* [Data provided]
'''

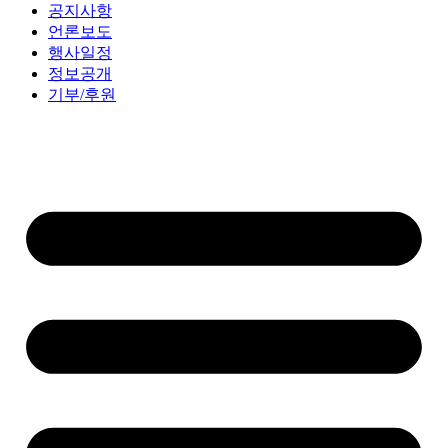
공지사항
언론보도
행사일정
정보공개
기부/후원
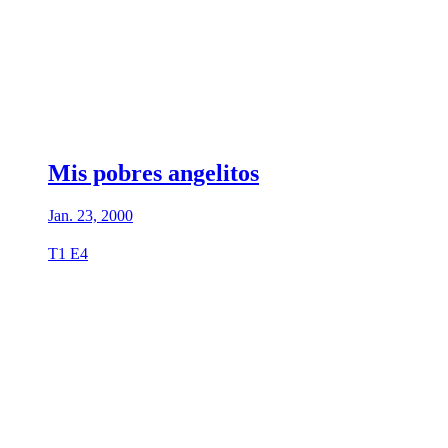
Mis pobres angelitos
Jan. 23, 2000
T1 E4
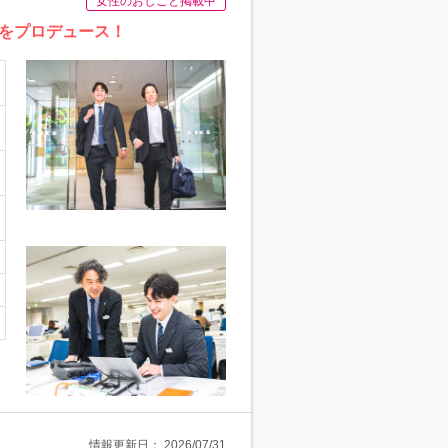
女性のおしごと掲載中
着をプロデュース！
情報更新日：
2026/07/31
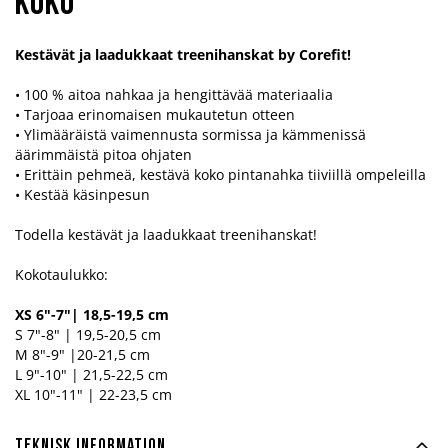
koko
Kestävät ja laadukkaat treenihanskat by Corefit!
• 100 % aitoa nahkaa ja hengittävää materiaalia
• Tarjoaa erinomaisen mukautetun otteen
• Ylimääräistä vaimennusta sormissa ja kämmenissä
äärimmäistä pitoa ohjaten
• Erittäin pehmeä, kestävä koko pintanahka tiiviillä ompeleilla
• Kestää käsinpesun
Todella kestävät ja laadukkaat treenihanskat!
Kokotaulukko:
XS 6"-7"| 18,5-19,5 cm
S 7"-8" | 19,5-20,5 cm
M 8"-9" |20-21,5 cm
L 9"-10" | 21,5-22,5 cm
XL 10"-11" | 22-23,5 cm
Teknisk information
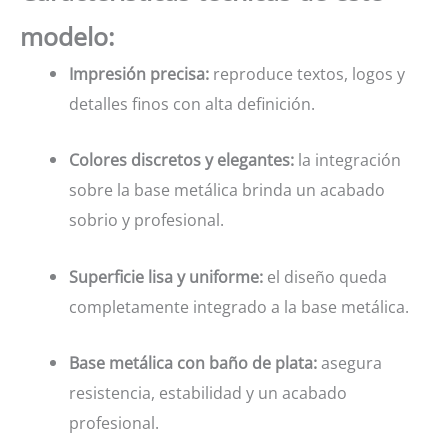
modelo:
Impresión precisa:
reproduce textos, logos y
detalles finos con alta definición.
Colores discretos y elegantes:
la integración
sobre la base metálica brinda un acabado
sobrio y profesional.
Superficie lisa y uniforme:
el diseño queda
completamente integrado a la base metálica.
Base metálica con baño de plata:
asegura
resistencia, estabilidad y un acabado
profesional.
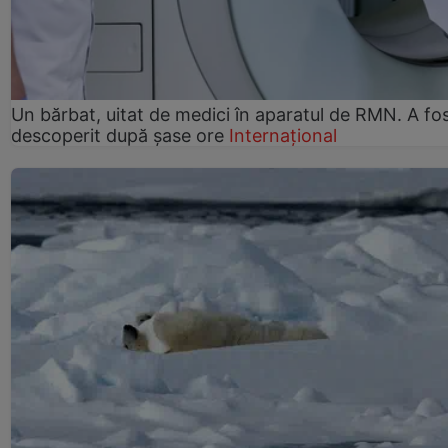
Un bărbat, uitat de medici în aparatul de RMN. A fo
descoperit după șase ore
Internațional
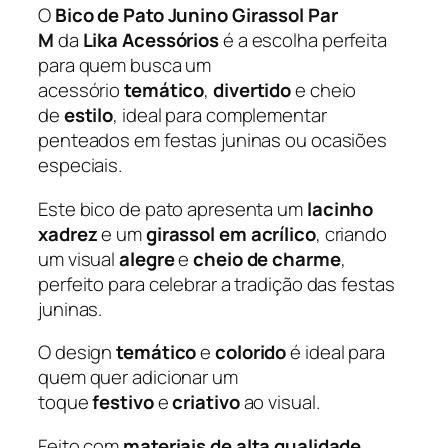
o
O
Bico de Pato Junino Girassol Par
G
M
da
Lika Acessórios
é a escolha perfeita
i
para quem busca um
r
acessório
temático
,
divertido
e cheio
a
de
estilo
, ideal para complementar
s
penteados em festas juninas ou ocasiões
s
especiais.
o
Este bico de pato apresenta um
lacinho
l
xadrez
e um
girassol em acrílico
, criando
P
um visual
alegre
e
cheio de charme
,
a
perfeito para celebrar a tradição das festas
r
juninas.
M
L
O design
temático
e
colorido
é ideal para
i
quem quer adicionar um
k
toque
festivo
e
criativo
ao visual.
a
A
Feito com
materiais de alta qualidade
,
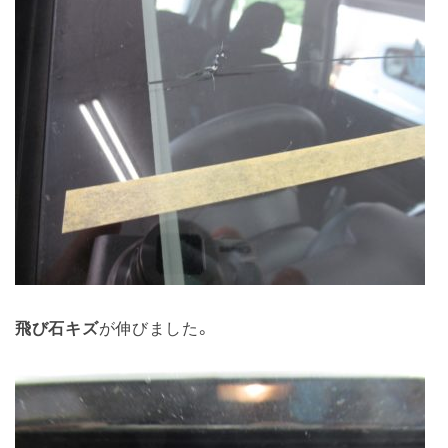
飛び石キズ
が伸びました。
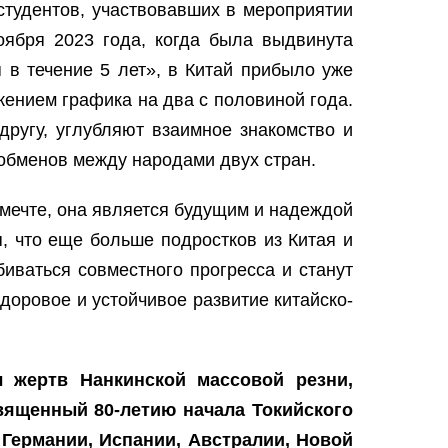
студентов, участвовавших в мероприятии
ября 2023 года, когда была выдвинута
 в течение 5 лет», в Китай прибыло уже
жением графика на два с половиной года.
ругу, углубляют взаимное знакомство и
обменов между народами двух стран.
 мечте, она является будущим и надеждой
, что еще больше подростков из Китая и
иваться совместного прогресса и станут
оровое и устойчивое развитие китайско-
 жертв Нанкинской массовой резни,
вященный 80-летию начала Токийского
 Германии, Испании, Австралии, Новой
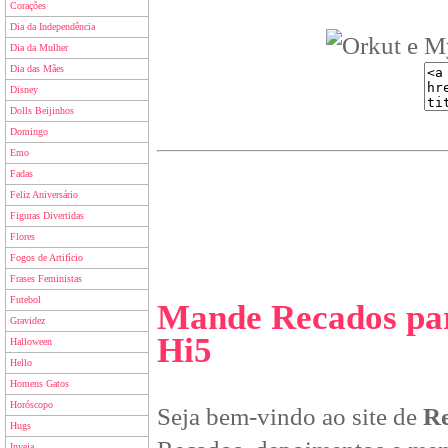
Corações
Dia da Independência
Dia da Mulher
Dia das Mães
Disney
Dolls Beijinhos
Domingo
Emo
Fadas
Feliz Aniversário
Figuras Divertidas
Flores
Fogos de Artifício
Frases Feministas
Futebol
Mande Recados par
Gravidez
Hi5
Halloween
Hello
Homens Gatos
Horóscopo
Seja bem-vindo ao site de
Re
Hugs
Inveja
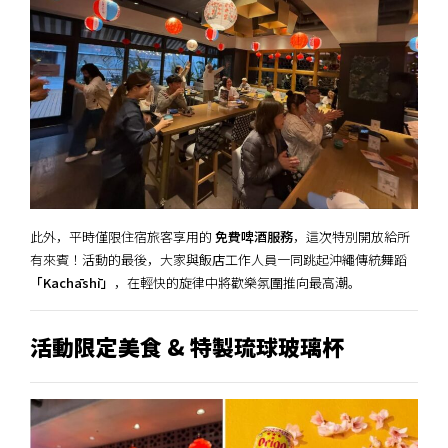
此外，平時僅限住宿旅客享用的
免費啤酒服務
，這次特別開放給所
有來賓！活動的最後，大家與飯店工作人員一同跳起沖繩傳統舞蹈
「Kachāshī」
，在輕快的旋律中將歡樂氛圍推向最高潮。
活動限定美食 & 特製琉球玻璃杯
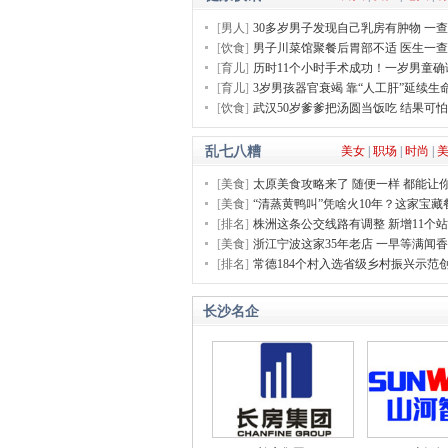
[
男人
]
30多岁男子发现自己乳房有肿物 一
[
饮食
]
男子川菜馆聚餐后胃部不适 医生一
[
育儿
]
历时11个小时手术成功！一岁男童确
[
育儿
]
3岁男孩器官衰竭 靠“人工肝”延续生
[
饮食
]
武汉50岁爹爹把汤圆当饭吃 结果可
乱七八糟
美女
|
职场
|
时尚
|
[
美食
]
太原美食攻略来了 随便一样 都能让
[
美食
]
“清蒸黄鸭叫”凭啥火10年？这家宝藏
[
排名
]
株洲这条公交线路有调整 新增11个
[
美食
]
浙江宁波这家35年老店 一早等满闻
[
排名
]
常德184个村入选省级乡村振兴示范
长沙名企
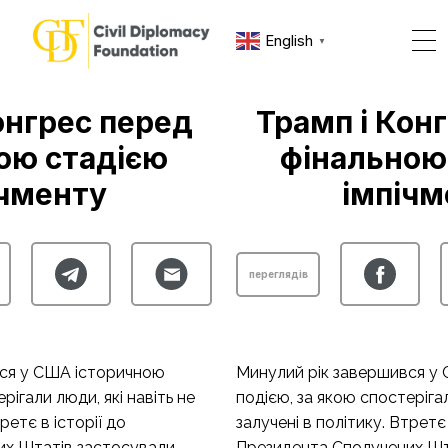
English
▼
онгрес перед
Трамп і Кон
ою стадією
фінальною
ічменту
імпічм
переглядів
вся у США історичною
Минулий рік завершився у
рігали люди, які навіть не
подією, за якою спостерігал
ретє в історії до
залучені в політику. Втретє 
их Штатів застосували
Президента Сполучених Шт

'''

* [Requirement]
From the first line of the material to the last, retype everything exactly except the images.

* [Response]
공지사항
언론보도
행사일정
정보공개
기부/후원
Mis pobres angelitos
Jan. 23, 2000
T1 E4
女性のおしごと掲載中
着をプロデュース！
情報更新日：
2026/07/31
koko
Kestävät ja laadukkaat treenihanskat by Corefit!
• 100 % aitoa nahkaa ja hengittävää materiaalia
• Tarjoaa erinomaisen mukautetun otteen
• Ylimääräistä vaimennusta sormissa ja kämmenissä
äärimmäistä pitoa ohjaten
• Erittäin pehmeä, kestävä koko pintanahka tiiviillä ompeleilla
• Kestää käsinpesun
Todella kestävät ja laadukkaat treenihanskat!
Kokotaulukko:
XS 6"-7"| 18,5-19,5 cm
S 7"-8" | 19,5-20,5 cm
M 8"-9" |20-21,5 cm
L 9"-10" | 21,5-22,5 cm
XL 10"-11" | 22-23,5 cm
Teknisk information
modelo:
Impresión precisa:
reproduce textos, logos y
detalles finos con alta definición.
Colores discretos y elegantes:
la integración
sobre la base metálica brinda un acabado
sobrio y profesional.
Superficie lisa y uniforme:
el diseño queda
completamente integrado a la base metálica.
Base metálica con baño de plata:
asegura
resistencia, estabilidad y un acabado
profesional.
Un bărbat, uitat de medici în aparatul de RMN. A fo
descoperit după șase ore
Internațional
o
O
Bico de Pato Junino Girassol Par
G
M
da
Lika Acessórios
é a escolha perfeita
i
para quem busca um
r
acessório
temático
,
divertido
e cheio
a
de
estilo
, ideal para complementar
s
penteados em festas juninas ou ocasiões
s
especiais.
o
Este bico de pato apresenta um
lacinho
l
xadrez
e um
girassol em acrílico
, criando
P
um visual
alegre
e
cheio de charme
,
a
perfeito para celebrar a tradição das festas
r
juninas.
M
L
O design
temático
e
colorido
é ideal para
i
quem quer adicionar um
k
toque
festivo
e
criativo
ao visual.
a
A
Feito com
materiais de alta qualidade
,
飛び石キズ
が伸びました。
студентов, участвовавших в мероприятии
ября 2023 года, когда была выдвинута
 в течение 5 лет», в Китай прибыло уже
жением графика на два с половиной года.
ругу, углубляют взаимное знакомство и
обменов между народами двух стран.
 мечте, она является будущим и надеждой
, что еще больше подростков из Китая и
иваться совместного прогресса и станут
оровое и устойчивое развитие китайско-
 жертв Нанкинской массовой резни,
вященный 80-летию начала Токийского
 Германии, Испании, Австралии, Новой
Corações
Dia da Independência
Dia da Mulher
Dia das Mães
Disney
Dolls Beijinhos
Domingo
Emo
Fadas
Feliz Aniversário
Figuras Divertidas
Flores
Fogos de Artifício
Frases Feministas
Futebol
Mande Recados par
Gravidez
Hi5
Halloween
Hello
Homens Gatos
Horóscopo
Seja bem-vindo ao site de
Re
Hugs
Inveja
此外，平時僅限住宿旅客享用的
免費啤酒服務
，這次特別開放給所
有來賓！活動的最後，大家與飯店工作人員一同跳起沖繩傳統舞蹈
「Kachāshī」
，在輕快的旋律中將歡樂氛圍推向最高潮。
活動限定美食 & 特製琉球玻璃杯
[
男人
]
30多岁男子发现自己乳房有肿物 一
[
饮食
]
男子川菜馆聚餐后胃部不适 医生一
[
育儿
]
历时11个小时手术成功！一岁男童确
[
育儿
]
3岁男孩器官衰竭 靠“人工肝”延续生
[
饮食
]
武汉50岁爹爹把汤圆当饭吃 结果可
乱七八糟
美女
|
职场
|
时尚
|
[
美食
]
太原美食攻略来了 随便一样 都能让
[
美食
]
“清蒸黄鸭叫”凭啥火10年？这家宝藏
[
排名
]
株洲这条公交线路有调整 新增11个
[
美食
]
浙江宁波这家35年老店 一早等满闻
[
排名
]
常德184个村入选省级乡村振兴示范
长沙名企
English
▼
онгрес перед
Трамп і Кон
ою стадією
фінальною
ічменту
імпічм
переглядів
вся у США історичною
Минулий рік завершився у
рігали люди, які навіть не
подією, за якою спостерігал
ретє в історії до
залучені в політику. Втретє 
их Штатів застосували
Президента Сполучених Шт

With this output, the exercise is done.